Os pedidos de visita foram feitos oficialmente pelos aliados, inclusive por Tarcísio, que tem buscado se posicionar como figura de diálogo entre alas da direita.

Prisão domiciliar

A prisão de Bolsonaro foi determinada por Moraes na última segunda-feira (4), dentro de uma investigação que apura ações do ex-presidente e de seus filhos parlamentares para supostamente estimular sanções internacionais contra a economia brasileira.

Segundo Moraes, Bolsonaro teria se utilizado das redes sociais de aliados — inclusive de seus três filhos que exercem mandato parlamentar — para divulgar mensagens com “claro conteúdo de incentivo a ataques ao STF” e apoio a “intervenções estrangeiras” no Judiciário nacional.

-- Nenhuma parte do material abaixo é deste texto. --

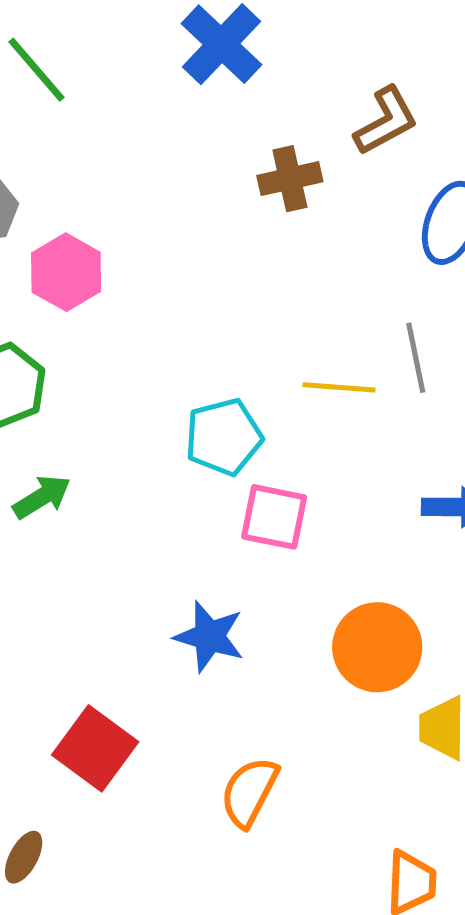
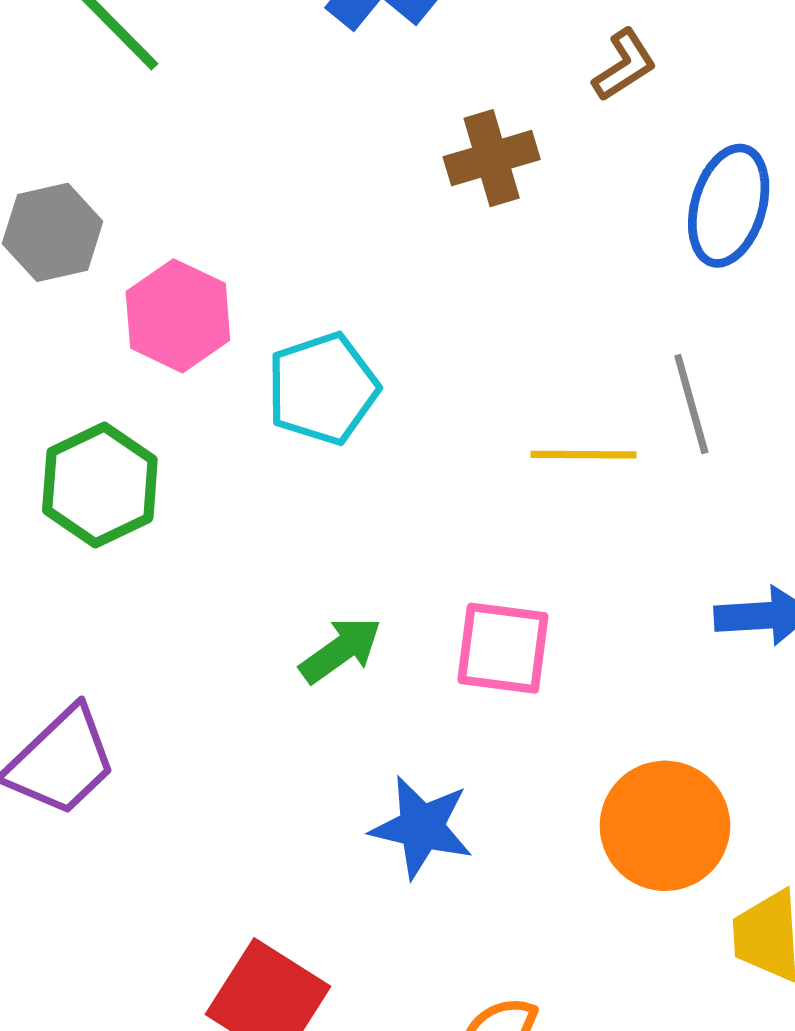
brown L-shape: (386, 121) -> (624, 65), size x0.7
cyan pentagon: (224, 437) -> (323, 389), moved
green arrow: (42, 497) -> (341, 650), moved

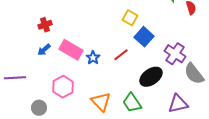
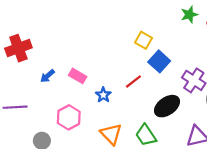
red cross: (45, 25) -> (18, 48), moved, size x1.6
pink rectangle: (71, 50) -> (78, 76), size x0.7
blue star: (93, 58) -> (103, 95), moved

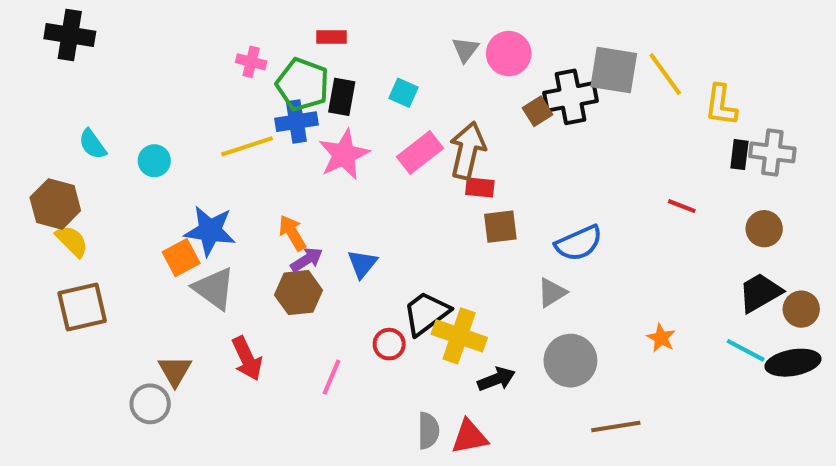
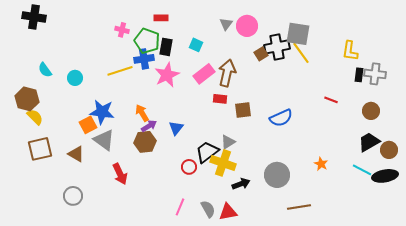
yellow line: (665, 74) -> (301, 53), moved
red rectangle: (480, 188) -> (220, 99), moved
gray triangle: (552, 293) -> (228, 142), moved
brown triangle: (175, 371) -> (76, 154), moved, turned -30
pink line: (331, 377) -> (180, 207), moved
gray semicircle: (428, 431) -> (208, 209), turned -30

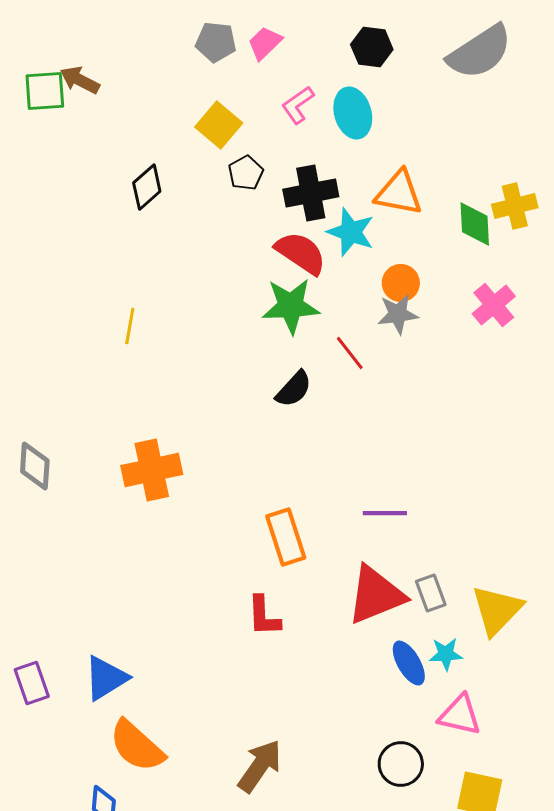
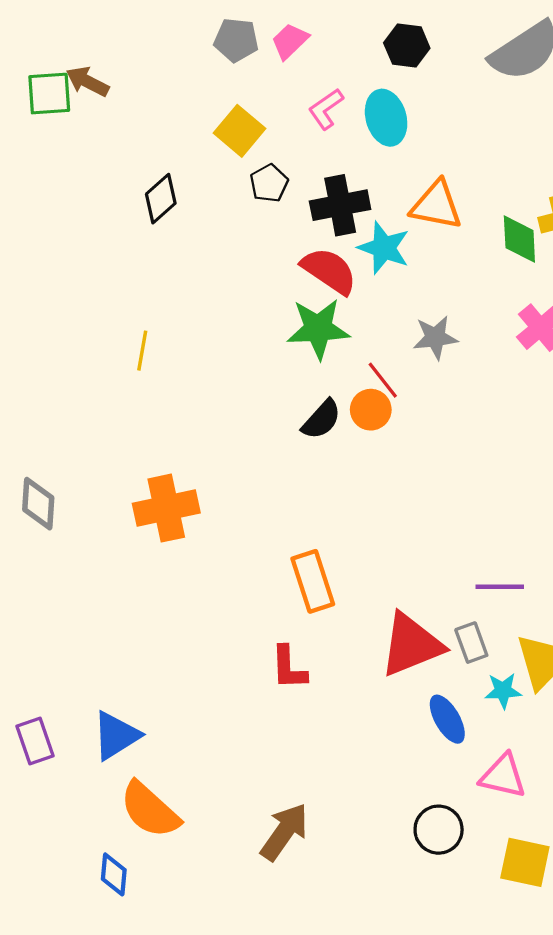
orange circle: (401, 283) -> (371, 410), moved
purple line: (385, 513) -> (500, 587), moved
cyan star: (446, 654) -> (503, 691), moved

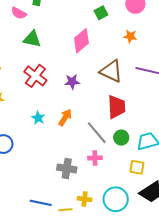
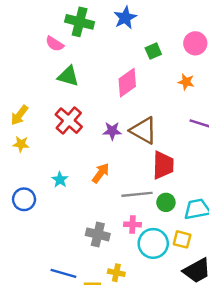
brown triangle: (111, 71) -> (143, 131), moved
cyan star: (38, 118) -> (60, 180), moved
gray line: (97, 133) -> (137, 194), turned -60
cyan circle: (116, 199) -> (153, 243), moved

Ainda em julho, o ex-presidente já havia sido alvo de restrições judiciais. Com o descumprimento das medidas, o ministro decidiu pela prisão domiciliar, determinou a apreensão de celulares e proibiu qualquer visita sem autorização prévia do STF.

Defesa recorre

A defesa de Bolsonaro ingressou com recurso na quarta-feira (6) pedindo que Moraes reconsidere a medida. Caso não haja revisão, os advogados requerem que a decisão seja submetida com urgência ao plenário físico do STF.

A prisão do ex-presidente ampliou a tensão entre bolsonaristas e instituições, reacendendo o debate sobre os limites da liberdade de expressão, o papel dos militares e a soberania nacional nas decisões judiciais.